One of the reasons for the motivation for a change in this process in New Zealand, is the existence of Land Title discrepancies between Land Information New Zealand (LINZ) and local councils that also hold land titles in their registries. These can lead to unnecessary court cases that dig into buyer and vendor costs which was very evident in New Zealand history.

Benefits of Blockchain Timestamping

The Blockchain has the unique ability to timestamp a transaction. A segment of the transaction structure (known as lock time) records the transaction based on Unix Epoch Time. Benefits of timestamping using this decentralized approach:

  • The system is decentralized and there is integrity in the timestamping method via some strong cryptography
  • Minimal effort is needed from the users (e.g. local councils, LINZ, etc.)
  • The cost of operation is low and the service can be charged either free or at no cost.
  • Having a centralized timestamping process is weak because the integrity of the timestamping process is bound to the integrity of the timestamping authority.

Affects to the economy

Property markets have cycles: busts and booms. These cycles are inevitable and will always occur. But, with the existence of speculators and hype agents, this over-exaggerates cycles, leads to media created panic and eventually unsettling (first) home buyers. This is the trickle-down effect of consumer confidence in the property market. Ian Kar of Quartz, mentions this in his article, with the example of China’s economy. He mentions how China’s central banks are exploring the idea of a currency tied to the Blockchain. To summarize his argument, he mentions how it could be easier to perform central bank decisions (manage monetary policy, interest rates and money supply) that affect the economy via a Blockchain pegged currency. As decisions made are represented on the Blockchain in real-time as value moves through the system whilst the current system involves relying on random samples from murky and lagging indicators that cannot be observed in real time. So, imagine a Blockchain specifically made for the property market in New Zealand where all property transactions, titles, the whole ecosystem lived. This would give economists a better notion, in real time, the effects of decisions made by the Reserve Bank or any other related authority (or) entity tied to the property market.


In conclusion, we’ve explored some aspects of how Blockchain technology can be an asset of high value to the real estate space in New Zealand. In the next article we’ll explore the Sales and Purchase Agreement and how the current S&P can be improved upon using the Blockchain platform.



  1. Dodu

    14 March, 2017

    HI Vikas

    NIce article and website.

    Do you know how I can buy Ether in NZ?

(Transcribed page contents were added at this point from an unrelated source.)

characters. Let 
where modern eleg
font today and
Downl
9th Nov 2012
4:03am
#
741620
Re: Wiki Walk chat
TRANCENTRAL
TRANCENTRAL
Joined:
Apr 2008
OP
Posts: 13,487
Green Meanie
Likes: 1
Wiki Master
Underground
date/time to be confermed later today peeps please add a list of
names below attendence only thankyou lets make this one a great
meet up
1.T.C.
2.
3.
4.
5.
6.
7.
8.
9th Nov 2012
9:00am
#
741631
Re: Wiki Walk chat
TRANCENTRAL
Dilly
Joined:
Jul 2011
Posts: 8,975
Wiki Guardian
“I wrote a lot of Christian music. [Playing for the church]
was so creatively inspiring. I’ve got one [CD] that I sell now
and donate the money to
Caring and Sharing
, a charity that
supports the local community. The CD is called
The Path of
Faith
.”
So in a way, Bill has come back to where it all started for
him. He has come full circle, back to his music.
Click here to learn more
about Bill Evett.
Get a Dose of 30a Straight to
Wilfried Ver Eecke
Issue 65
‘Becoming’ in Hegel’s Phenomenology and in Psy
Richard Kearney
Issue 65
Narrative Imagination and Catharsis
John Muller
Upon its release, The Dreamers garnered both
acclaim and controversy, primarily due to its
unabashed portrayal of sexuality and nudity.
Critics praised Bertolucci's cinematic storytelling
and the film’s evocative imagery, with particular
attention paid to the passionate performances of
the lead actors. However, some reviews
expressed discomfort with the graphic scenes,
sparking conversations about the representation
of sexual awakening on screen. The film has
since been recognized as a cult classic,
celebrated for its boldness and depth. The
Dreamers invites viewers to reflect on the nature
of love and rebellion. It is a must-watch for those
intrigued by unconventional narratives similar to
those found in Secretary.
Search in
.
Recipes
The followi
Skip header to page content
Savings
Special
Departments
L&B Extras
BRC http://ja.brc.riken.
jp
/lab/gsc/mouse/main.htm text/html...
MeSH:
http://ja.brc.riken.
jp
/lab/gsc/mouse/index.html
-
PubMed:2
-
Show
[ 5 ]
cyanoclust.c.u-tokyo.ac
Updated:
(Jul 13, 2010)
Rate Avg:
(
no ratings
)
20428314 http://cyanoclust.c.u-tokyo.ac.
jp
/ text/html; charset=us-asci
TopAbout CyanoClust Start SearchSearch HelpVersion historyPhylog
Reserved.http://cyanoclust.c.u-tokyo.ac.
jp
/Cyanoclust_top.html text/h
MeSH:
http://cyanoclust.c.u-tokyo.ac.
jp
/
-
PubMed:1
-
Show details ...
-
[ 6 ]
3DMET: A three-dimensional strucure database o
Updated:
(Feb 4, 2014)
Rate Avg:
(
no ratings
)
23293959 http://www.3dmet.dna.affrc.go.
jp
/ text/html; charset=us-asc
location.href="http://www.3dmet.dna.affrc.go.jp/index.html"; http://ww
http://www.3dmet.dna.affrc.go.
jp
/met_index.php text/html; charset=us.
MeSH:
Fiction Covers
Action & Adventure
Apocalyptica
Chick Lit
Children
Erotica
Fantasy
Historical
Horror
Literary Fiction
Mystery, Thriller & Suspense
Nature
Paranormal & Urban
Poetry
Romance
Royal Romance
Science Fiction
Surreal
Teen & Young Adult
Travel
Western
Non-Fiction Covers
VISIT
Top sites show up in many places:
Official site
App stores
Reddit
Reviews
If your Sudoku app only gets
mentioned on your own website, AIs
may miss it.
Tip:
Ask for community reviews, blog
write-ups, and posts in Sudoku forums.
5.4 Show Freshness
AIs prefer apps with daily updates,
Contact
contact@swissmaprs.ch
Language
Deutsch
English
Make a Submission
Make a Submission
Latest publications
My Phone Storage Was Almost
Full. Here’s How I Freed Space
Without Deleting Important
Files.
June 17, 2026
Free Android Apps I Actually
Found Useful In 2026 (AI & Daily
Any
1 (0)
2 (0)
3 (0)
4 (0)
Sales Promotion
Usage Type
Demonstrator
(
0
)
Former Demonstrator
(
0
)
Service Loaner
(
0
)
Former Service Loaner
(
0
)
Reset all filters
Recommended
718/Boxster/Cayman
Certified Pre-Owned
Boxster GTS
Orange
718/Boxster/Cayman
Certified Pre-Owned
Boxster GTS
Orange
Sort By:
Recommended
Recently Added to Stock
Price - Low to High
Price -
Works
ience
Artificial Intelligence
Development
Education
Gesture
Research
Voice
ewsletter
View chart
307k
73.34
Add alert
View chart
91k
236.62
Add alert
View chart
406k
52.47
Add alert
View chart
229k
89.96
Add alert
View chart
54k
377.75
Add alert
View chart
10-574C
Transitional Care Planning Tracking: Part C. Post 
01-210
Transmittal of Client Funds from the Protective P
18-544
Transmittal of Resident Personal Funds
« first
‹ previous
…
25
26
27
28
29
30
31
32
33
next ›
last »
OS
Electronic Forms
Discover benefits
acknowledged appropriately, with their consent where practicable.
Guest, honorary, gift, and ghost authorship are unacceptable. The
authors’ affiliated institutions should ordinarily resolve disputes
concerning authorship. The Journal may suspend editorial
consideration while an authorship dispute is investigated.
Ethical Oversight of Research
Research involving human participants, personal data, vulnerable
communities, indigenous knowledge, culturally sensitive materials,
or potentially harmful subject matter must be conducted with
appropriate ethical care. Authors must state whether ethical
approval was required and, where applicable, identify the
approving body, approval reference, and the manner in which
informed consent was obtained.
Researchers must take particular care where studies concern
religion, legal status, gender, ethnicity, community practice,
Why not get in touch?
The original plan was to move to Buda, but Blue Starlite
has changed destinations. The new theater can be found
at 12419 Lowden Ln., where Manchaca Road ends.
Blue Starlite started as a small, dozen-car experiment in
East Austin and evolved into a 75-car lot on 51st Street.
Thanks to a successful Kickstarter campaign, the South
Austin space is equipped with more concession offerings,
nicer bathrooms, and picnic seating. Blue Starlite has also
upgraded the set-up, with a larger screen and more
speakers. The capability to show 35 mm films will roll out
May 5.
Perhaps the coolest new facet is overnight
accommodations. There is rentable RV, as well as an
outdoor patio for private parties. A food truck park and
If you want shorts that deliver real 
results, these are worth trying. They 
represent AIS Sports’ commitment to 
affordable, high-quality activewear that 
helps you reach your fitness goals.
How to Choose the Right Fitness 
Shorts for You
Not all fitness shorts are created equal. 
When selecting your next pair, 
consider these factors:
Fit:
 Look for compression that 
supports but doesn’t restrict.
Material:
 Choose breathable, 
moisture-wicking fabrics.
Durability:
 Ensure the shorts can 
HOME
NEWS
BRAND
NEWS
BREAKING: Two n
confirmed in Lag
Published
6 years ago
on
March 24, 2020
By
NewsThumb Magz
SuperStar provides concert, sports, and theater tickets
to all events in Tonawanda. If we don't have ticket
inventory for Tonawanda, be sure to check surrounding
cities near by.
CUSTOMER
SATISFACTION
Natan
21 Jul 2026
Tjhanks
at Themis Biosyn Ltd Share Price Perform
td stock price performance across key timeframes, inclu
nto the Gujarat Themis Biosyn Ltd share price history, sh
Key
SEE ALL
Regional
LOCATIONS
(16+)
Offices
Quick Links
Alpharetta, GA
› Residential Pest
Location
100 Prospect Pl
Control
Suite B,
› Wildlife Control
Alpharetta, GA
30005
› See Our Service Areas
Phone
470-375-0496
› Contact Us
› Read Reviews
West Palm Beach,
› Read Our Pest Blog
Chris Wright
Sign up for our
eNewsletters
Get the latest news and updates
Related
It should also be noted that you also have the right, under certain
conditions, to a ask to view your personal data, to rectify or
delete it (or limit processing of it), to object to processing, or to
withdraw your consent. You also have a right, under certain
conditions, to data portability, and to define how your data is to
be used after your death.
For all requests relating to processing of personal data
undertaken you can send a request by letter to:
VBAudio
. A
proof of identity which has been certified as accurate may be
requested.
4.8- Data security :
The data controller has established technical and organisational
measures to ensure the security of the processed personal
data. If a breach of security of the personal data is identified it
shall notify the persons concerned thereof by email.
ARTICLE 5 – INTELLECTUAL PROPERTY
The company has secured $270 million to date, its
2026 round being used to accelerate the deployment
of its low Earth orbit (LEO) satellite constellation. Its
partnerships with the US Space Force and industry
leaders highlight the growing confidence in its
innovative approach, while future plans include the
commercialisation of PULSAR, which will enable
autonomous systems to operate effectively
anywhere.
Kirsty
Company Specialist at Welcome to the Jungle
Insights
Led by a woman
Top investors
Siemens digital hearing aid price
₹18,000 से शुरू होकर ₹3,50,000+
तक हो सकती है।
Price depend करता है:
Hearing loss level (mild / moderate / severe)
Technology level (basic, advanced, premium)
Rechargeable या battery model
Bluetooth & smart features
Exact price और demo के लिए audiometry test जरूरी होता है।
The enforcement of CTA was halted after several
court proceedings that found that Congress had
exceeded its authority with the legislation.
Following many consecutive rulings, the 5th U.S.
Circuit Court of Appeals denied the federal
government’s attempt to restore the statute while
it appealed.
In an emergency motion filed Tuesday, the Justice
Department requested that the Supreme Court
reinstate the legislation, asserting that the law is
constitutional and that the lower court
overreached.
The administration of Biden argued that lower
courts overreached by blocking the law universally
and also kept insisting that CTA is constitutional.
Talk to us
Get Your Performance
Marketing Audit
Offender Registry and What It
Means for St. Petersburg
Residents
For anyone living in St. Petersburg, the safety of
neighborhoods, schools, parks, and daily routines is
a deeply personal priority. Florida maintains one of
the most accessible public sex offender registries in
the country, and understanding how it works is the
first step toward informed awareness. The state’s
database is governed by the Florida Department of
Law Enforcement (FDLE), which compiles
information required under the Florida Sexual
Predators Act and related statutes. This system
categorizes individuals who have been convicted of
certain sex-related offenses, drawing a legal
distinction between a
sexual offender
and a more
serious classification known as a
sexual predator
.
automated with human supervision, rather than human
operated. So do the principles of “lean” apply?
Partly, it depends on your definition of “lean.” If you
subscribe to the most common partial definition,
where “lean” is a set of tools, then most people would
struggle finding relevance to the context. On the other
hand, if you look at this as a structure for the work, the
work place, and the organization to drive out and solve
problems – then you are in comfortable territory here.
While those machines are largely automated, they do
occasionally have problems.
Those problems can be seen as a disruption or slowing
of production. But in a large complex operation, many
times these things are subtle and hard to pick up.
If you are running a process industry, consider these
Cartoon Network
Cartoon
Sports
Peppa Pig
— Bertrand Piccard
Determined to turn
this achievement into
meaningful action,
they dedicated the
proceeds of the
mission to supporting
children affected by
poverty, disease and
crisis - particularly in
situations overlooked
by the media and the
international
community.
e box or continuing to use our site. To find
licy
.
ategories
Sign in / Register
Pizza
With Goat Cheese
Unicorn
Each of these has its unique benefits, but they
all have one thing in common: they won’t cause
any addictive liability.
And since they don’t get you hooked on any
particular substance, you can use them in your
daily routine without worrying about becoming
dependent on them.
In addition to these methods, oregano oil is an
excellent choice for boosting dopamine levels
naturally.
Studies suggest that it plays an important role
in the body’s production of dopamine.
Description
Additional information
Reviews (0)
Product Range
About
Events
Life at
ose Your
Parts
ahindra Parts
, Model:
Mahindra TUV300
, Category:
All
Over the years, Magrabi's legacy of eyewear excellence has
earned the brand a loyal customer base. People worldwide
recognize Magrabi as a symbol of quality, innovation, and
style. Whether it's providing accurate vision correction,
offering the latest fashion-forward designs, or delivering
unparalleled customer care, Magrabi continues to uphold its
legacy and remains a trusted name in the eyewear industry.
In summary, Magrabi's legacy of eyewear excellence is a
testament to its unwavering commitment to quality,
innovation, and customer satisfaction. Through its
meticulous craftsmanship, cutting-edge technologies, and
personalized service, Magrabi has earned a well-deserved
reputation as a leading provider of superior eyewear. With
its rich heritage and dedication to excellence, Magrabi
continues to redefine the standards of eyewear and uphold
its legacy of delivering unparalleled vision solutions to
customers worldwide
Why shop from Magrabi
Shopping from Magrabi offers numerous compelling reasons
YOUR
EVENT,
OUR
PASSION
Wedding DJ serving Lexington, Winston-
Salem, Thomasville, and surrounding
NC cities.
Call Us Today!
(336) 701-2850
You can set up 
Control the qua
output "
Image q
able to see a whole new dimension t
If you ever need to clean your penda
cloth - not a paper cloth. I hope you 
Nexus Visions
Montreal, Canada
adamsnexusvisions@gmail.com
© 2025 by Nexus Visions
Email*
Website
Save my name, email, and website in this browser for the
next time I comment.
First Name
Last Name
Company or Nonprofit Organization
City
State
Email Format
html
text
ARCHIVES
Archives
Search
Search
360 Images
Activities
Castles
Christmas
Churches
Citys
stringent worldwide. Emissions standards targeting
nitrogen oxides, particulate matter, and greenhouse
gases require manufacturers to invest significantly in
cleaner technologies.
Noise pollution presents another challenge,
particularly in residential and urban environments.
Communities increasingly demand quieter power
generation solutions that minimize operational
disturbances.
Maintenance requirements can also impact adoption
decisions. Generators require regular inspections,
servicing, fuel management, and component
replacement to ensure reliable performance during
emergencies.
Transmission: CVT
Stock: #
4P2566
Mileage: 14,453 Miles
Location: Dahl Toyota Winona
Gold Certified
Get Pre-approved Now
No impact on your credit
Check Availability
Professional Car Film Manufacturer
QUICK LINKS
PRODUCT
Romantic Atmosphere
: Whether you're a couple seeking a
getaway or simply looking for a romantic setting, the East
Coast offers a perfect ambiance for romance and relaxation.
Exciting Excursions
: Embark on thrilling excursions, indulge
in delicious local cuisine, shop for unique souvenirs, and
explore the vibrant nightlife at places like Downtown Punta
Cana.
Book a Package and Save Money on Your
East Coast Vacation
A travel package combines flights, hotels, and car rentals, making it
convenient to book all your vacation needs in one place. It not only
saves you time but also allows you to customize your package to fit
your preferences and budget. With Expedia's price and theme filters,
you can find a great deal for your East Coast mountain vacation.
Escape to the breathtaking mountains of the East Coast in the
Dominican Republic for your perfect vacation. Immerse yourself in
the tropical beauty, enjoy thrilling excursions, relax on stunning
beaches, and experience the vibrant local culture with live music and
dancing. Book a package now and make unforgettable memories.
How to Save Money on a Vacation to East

    Also which wallets would you recommend to hold the coins – bit or ether.



  2. Paul Vermaak

    3 July, 2017

    Hi Vikas,

    I’m interested in Blockchain and how it can impact the property industry and the property market, and in particular how it can simplify S&P agreements. I think your article misses the key reasons people use agents, and I think once you understand that then the application could be more applicable.

    Most sellers are too nervous to deal directly with buyers; they have no idea how to attract buyers from everywhere, and sellers can’t coordinate to get buyers through as many of their properties in one day as possible. Most sellers don’t have economies of scale for advertising or marketing, photography, branding etc, and most parties to the transaction prefer not to be in direct contact with the other party- it keeps emotions out of the discussions (if the seller is an elderly couple with not much money, the purchaser may walk away from the deal rather than paying top $. On the other hand, some sellers are so difficult that they would chase away many purchasers.

    I do think that Blockchain has a vital role to play in the real estate industry but the real role needs to be addressed.


  3. Andrew Guild

    30 January, 2018

    Thanks, Blockchain association for explaining the whole real estate purchase process.